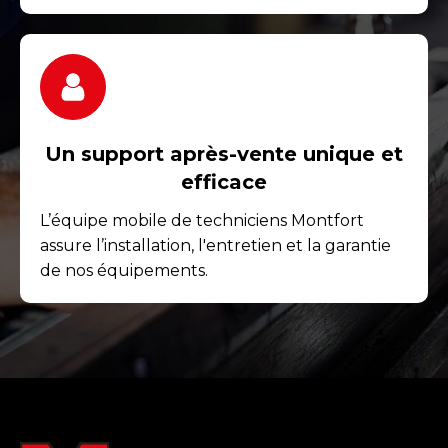
Un support après-vente unique et
efficace
L’équipe mobile de techniciens Montfort
assure l’installation, l'entretien et la garantie
de nos équipements.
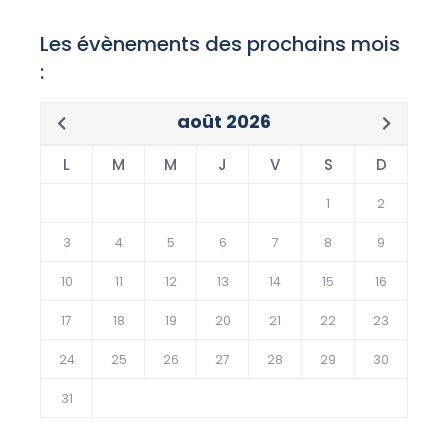
Les évènements des prochains mois
:
août 2026
L
M
M
J
V
S
D
1
2
3
4
5
6
7
8
9
10
11
12
13
14
15
16
17
18
19
20
21
22
23
24
25
26
27
28
29
30
31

**EXERCISE PROMPT:** Up to and including the last line of the material, reproduce every line exactly, beginning with the one that contains "Les évènements des prochains mois" and adding nothing else.

**SOLUTION TO THE PROBLEM:**
Les évènements des prochains mois
:
août 2026
L
M
M
J
V
S
D
1
2
3
4
5
6
7
8
9
10
11
12
13
14
15
16
17
18
19
20
21
22
23
24
25
26
27
28
29
30
31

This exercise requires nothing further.